The entries below contain pictures. Retype everything except those pictures, exactly as given.

[ENTRIES PROVIDED]:
=== Section Start ===

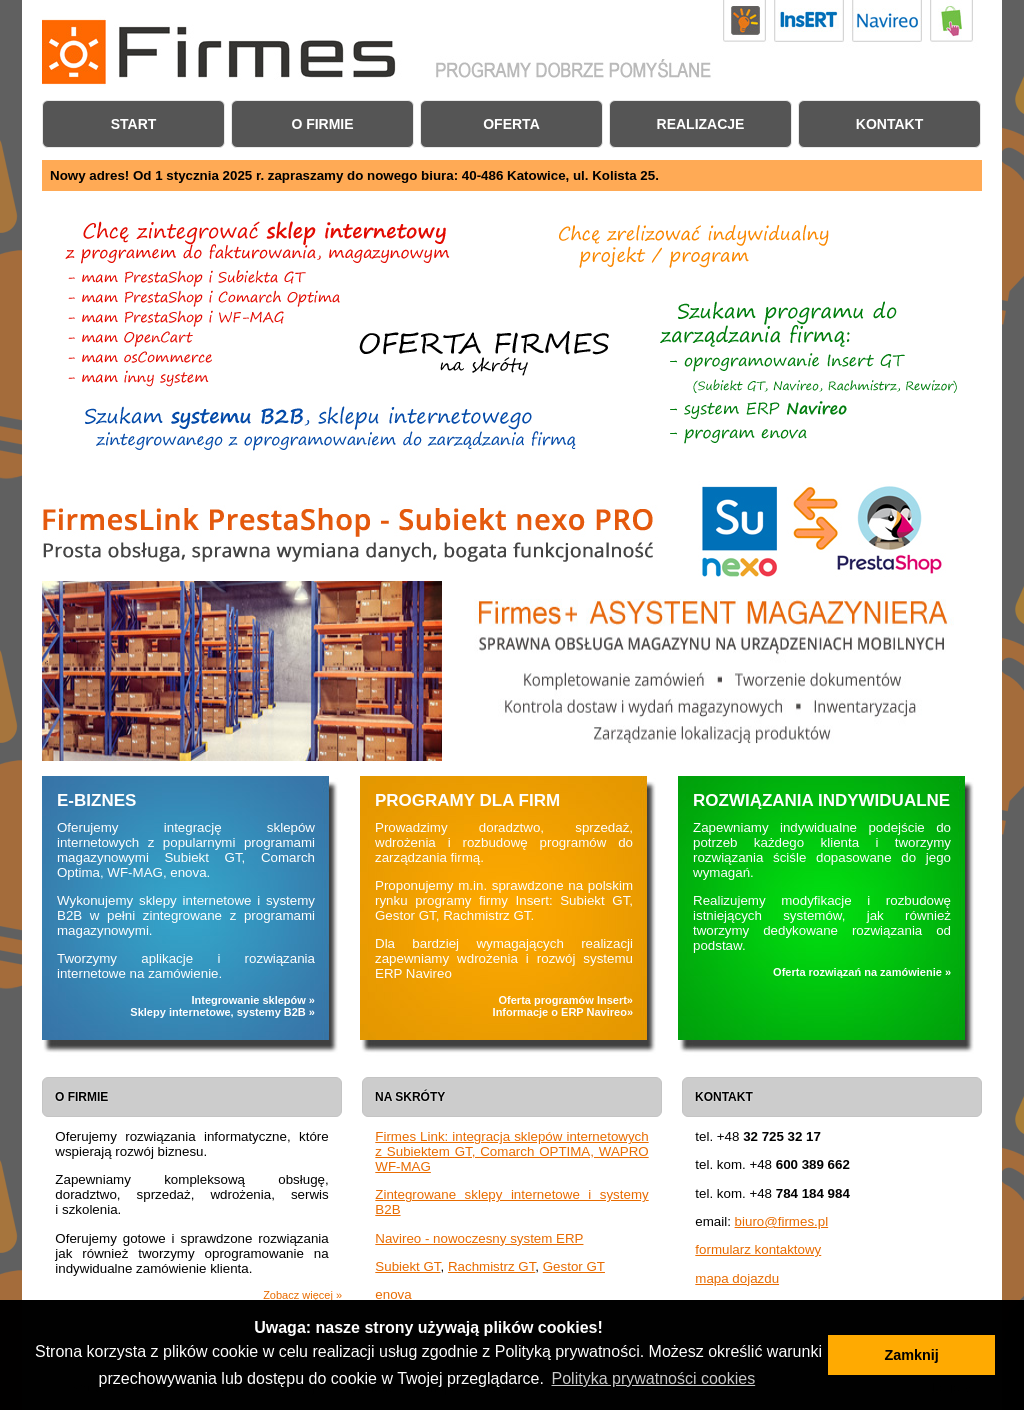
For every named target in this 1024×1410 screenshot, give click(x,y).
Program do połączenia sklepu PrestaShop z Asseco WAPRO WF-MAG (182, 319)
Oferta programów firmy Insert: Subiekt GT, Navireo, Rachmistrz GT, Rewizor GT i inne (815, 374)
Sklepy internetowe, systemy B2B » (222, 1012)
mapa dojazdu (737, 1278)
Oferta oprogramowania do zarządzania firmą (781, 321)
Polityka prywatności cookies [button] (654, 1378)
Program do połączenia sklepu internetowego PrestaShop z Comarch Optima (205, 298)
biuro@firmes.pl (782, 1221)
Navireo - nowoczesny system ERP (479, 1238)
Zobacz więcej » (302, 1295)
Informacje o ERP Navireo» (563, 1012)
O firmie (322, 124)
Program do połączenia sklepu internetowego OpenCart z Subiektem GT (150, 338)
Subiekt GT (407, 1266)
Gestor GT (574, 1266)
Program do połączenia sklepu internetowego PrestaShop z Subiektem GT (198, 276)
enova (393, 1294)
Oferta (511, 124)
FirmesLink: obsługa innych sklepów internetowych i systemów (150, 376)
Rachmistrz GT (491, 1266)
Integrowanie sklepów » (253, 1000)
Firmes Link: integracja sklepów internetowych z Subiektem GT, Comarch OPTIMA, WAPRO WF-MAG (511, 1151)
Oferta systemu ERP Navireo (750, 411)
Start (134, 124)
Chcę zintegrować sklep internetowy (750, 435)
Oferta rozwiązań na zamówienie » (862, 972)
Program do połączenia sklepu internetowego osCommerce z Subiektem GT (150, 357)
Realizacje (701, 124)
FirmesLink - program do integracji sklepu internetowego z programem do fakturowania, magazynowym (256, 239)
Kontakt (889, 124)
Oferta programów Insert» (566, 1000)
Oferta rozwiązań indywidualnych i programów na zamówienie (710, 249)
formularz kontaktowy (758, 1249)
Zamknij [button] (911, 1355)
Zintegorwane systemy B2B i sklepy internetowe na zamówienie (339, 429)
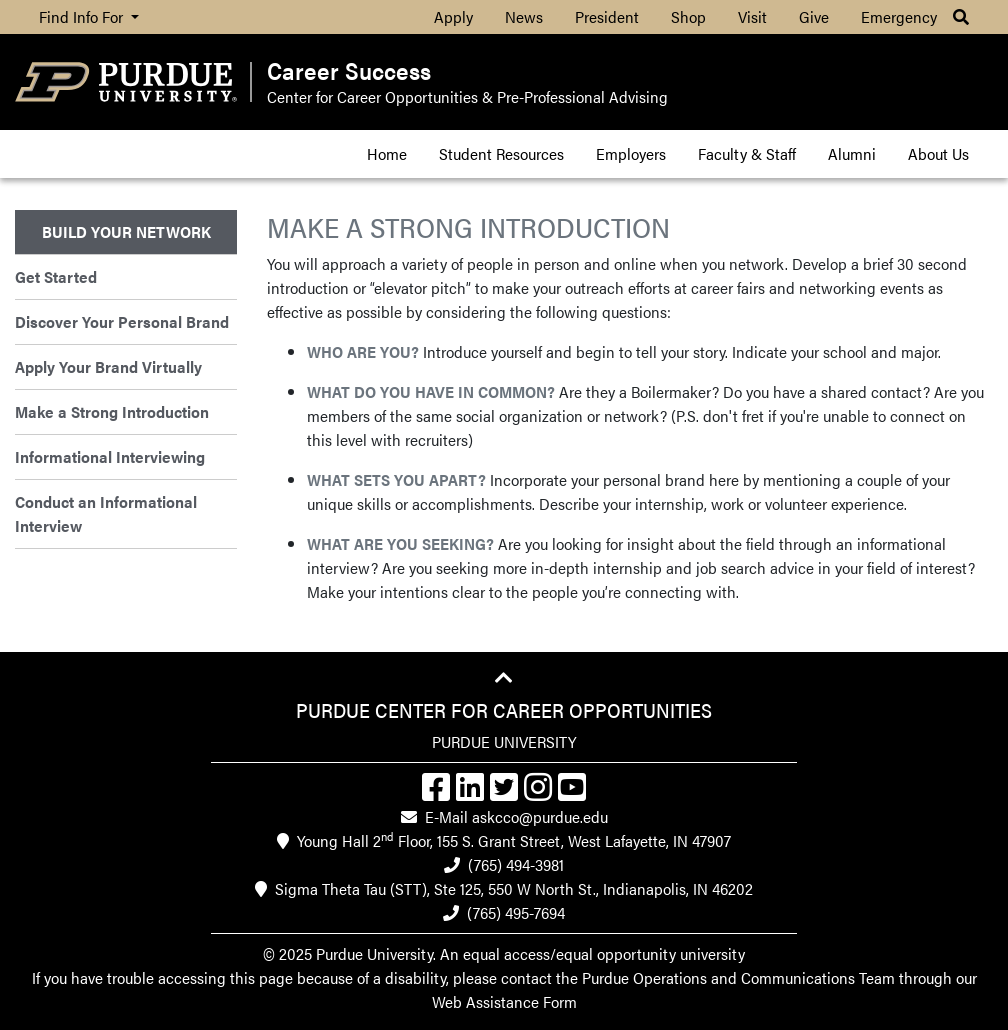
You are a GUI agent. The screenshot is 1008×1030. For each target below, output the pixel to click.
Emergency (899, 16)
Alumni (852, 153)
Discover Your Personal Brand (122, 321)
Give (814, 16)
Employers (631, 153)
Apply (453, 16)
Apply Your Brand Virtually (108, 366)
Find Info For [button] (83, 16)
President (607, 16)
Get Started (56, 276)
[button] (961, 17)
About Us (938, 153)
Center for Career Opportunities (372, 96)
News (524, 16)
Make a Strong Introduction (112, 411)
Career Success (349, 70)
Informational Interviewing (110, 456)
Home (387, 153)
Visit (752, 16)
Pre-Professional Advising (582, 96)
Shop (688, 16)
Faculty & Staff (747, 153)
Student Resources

=== Section End ===

[TASK SOLUTION]:
For every named target in this 1024×1410 screenshot, give click(x,y).
Program do połączenia sklepu PrestaShop z Asseco WAPRO WF-MAG (182, 319)
Oferta programów firmy Insert: Subiekt GT, Navireo, Rachmistrz GT, Rewizor GT i inne (815, 374)
Sklepy internetowe, systemy B2B » (222, 1012)
mapa dojazdu (737, 1278)
Oferta oprogramowania do zarządzania firmą (781, 321)
Polityka prywatności cookies [button] (654, 1378)
Program do połączenia sklepu internetowego PrestaShop z Comarch Optima (205, 298)
biuro@firmes.pl (782, 1221)
Navireo - nowoczesny system ERP (479, 1238)
Zobacz więcej » (302, 1295)
Informacje o ERP Navireo» (563, 1012)
O firmie (322, 124)
Program do połączenia sklepu internetowego OpenCart z Subiektem GT (150, 338)
Subiekt GT (407, 1266)
Gestor GT (574, 1266)
Program do połączenia sklepu internetowego PrestaShop z Subiektem GT (198, 276)
enova (393, 1294)
Oferta (511, 124)
FirmesLink: obsługa innych sklepów internetowych i systemów (150, 376)
Rachmistrz GT (491, 1266)
Integrowanie sklepów » (253, 1000)
Firmes Link: integracja sklepów internetowych z Subiektem GT, Comarch OPTIMA, WAPRO WF-MAG (511, 1151)
Oferta systemu ERP Navireo (750, 411)
Start (134, 124)
Chcę zintegrować sklep internetowy (750, 435)
Oferta rozwiązań na zamówienie » (862, 972)
Program do połączenia sklepu internetowego osCommerce z Subiektem GT (150, 357)
Realizacje (701, 124)
FirmesLink - program do integracji sklepu internetowego z programem do fakturowania, magazynowym (256, 239)
Kontakt (889, 124)
Oferta programów Insert» (566, 1000)
Oferta rozwiązań indywidualnych i programów na zamówienie (710, 249)
formularz kontaktowy (758, 1249)
Zamknij [button] (911, 1355)
Zintegorwane systemy B2B i sklepy internetowe na zamówienie (339, 429)
You are a GUI agent. The screenshot is 1008×1030. For each target below, output the pixel to click.
Emergency (899, 16)
Alumni (852, 153)
Discover Your Personal Brand (122, 321)
Give (814, 16)
Employers (631, 153)
Apply (453, 16)
Apply Your Brand Virtually (108, 366)
Find Info For [button] (83, 16)
President (607, 16)
Get Started (56, 276)
[button] (961, 17)
About Us (938, 153)
Center for Career Opportunities (372, 96)
News (524, 16)
Make a Strong Introduction (112, 411)
Career Success (349, 70)
Informational Interviewing (110, 456)
Home (387, 153)
Visit (752, 16)
Pre-Professional Advising (582, 96)
Shop (688, 16)
Faculty & Staff (747, 153)
Student Resources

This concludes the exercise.